Saturday, September 11, 2010

Back to School - 2010

To the Great Class of 1969:

All the students have arrived at Deerfield by now, and the Academy will begin its 212th year - and fifth year under Margarita Curtis - when classes begin on Monday.  Although the Academy has reduced enrollment to a level more in keeping with the "high touch" philosophy of the school, the Admissions Office continues to underestimate the school's appeal.  Ironically, the newly expanded dining hall - a product last December's adversity - can now accommodate everyone, even if conditions in the dormitories remain tight.
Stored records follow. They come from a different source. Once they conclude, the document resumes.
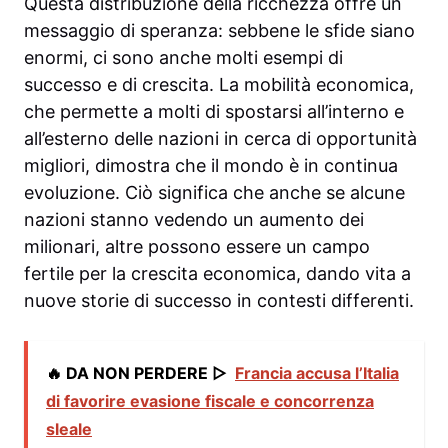
Questa distribuzione della ricchezza offre un
messaggio di speranza: sebbene le sfide siano
enormi, ci sono anche molti esempi di
successo e di crescita. La mobilità economica,
che permette a molti di spostarsi all’interno e
all’esterno delle nazioni in cerca di opportunità
migliori, dimostra che il mondo è in continua
evoluzione. Ciò significa che anche se alcune
nazioni stanno vedendo un aumento dei
milionari, altre possono essere un campo
fertile per la crescita economica, dando vita a
nuove storie di successo in contesti differenti.
🔥 DA NON PERDERE ▷
Francia accusa l’Italia
di favorire evasione fiscale e concorrenza
sleale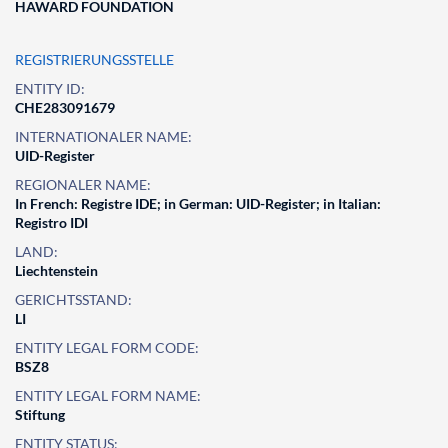
HAWARD FOUNDATION
REGISTRIERUNGSSTELLE
ENTITY ID:
CHE283091679
INTERNATIONALER NAME:
UID-Register
REGIONALER NAME:
In French: Registre IDE; in German: UID-Register; in Italian:
Registro IDI
LAND:
Liechtenstein
GERICHTSSTAND:
LI
ENTITY LEGAL FORM CODE:
BSZ8
ENTITY LEGAL FORM NAME:
Stiftung
ENTITY STATUS: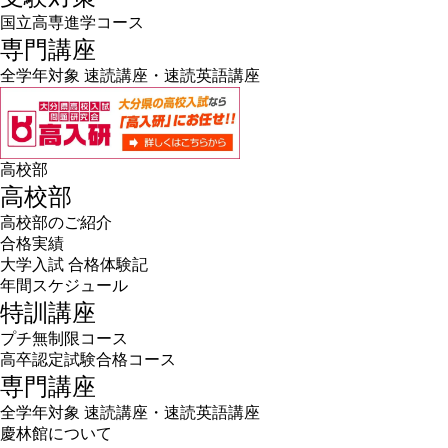
国立高専進学コース
専門講座
全学年対象 速読講座・速読英語講座
高校部
高校部
高校部のご紹介
合格実績
大学入試 合格体験記
年間スケジュール
特訓講座
プチ無制限コース
高卒認定試験合格コース
専門講座
全学年対象 速読講座・速読英語講座
慶林館について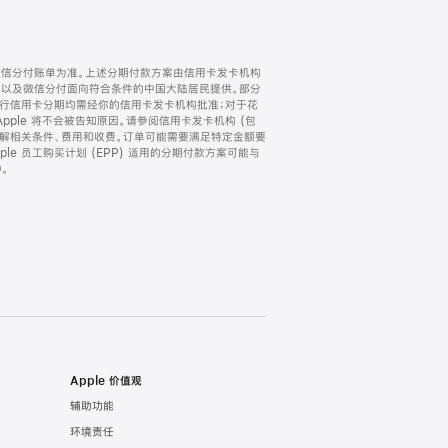
微信分付账单为准。上述分期付款方案由信用卡发卡机构
) 以及微信分付面向符合条件的中国大陆居民提供。部分
家。所有银行信用卡分期均需经你的信用卡发卡机构批准；对于花
ple 将不会被告知原因。请参阅信用卡发卡机构 (包
了解相关条件、费用和收费。订单可能需要满足特定金额要
e 员工购买计划 (EPP) 适用的分期付款方案可能与
。
Apple 价值观
辅助功能
环境责任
As you will see from the summary below, some members of the Great Class of 1969 continued to make hay while the sun was out over the summer recess.  If there is news I have overlooked, I hope you will let me know or will e-mail it directly to Class Notes.

Class News

Wind power continues to be a big issue in Maine, and Jonathan Carter remains in the middle of the debate. Here's a link to an op-ed piece he wrote in July for the Bangor Daily News. While the man who would be King to us was opining, Ed Grosvenor was busy preparing for the 60th anniversary of American Heritage Magazine, which Ed bought a controlling interest in three years ago.  You can watch Ed, Editor-in-Chief and CEO, delivering the opening remarks at the celebration in this clip.

Howie Carr ventured north from his native Massachussets in August to speak at a Republican rally in New Hampshire. Howie was introduced by John H. Sununo, the former chief of staff to President George W.H. Bush and erstwhile Republican Governor of the Live Free or Die State, who began his remarks by saying, "It’s very rare for me to introduce someone more obnoxious and irascible than I am."

Hank Louis was interviewed in a documentary that was aired nationally on PBS in August. You can listen to Hank and see examples of his work by skipping forward to 41:27 of this clip and watching the next three minutes.

Beginning this month you can buy an updated copy of the definitive, five volume work on patent law fundamentals by John G. Mills for a cool $2,800, the price of which should provide John with a comfortable retirement and make college textbooks seem like a positive bargain. The United States Navy awarded John two Edison Awards for drafting and prosecuting patents having the greatest commercial benefit to the nation.  John is also, by his own account, a mean swing dancer on the DC circuit.

Five years ago last week I sent "Beam me up, Scotty!" into cyberspace and, with that, launched Albany Road Redux.  Over 70 postings later, you can find all the news fit to print during that time in the "Lost and Found" search box on the right side of the page. A less successful experiment has been the social networking site I set up using Google Groups in the hope that it might provide an easy way for classmates to interact.  If you have any thoughts about how the site could be improved or whether you think a Facebook page would a better alternative, let me know.

As the the summer days shorten and the shadows begin to lengthen, I am reminded of the brief time we crossed paths on Albany Road and the good fortune I had to be there.  Best wishes to all.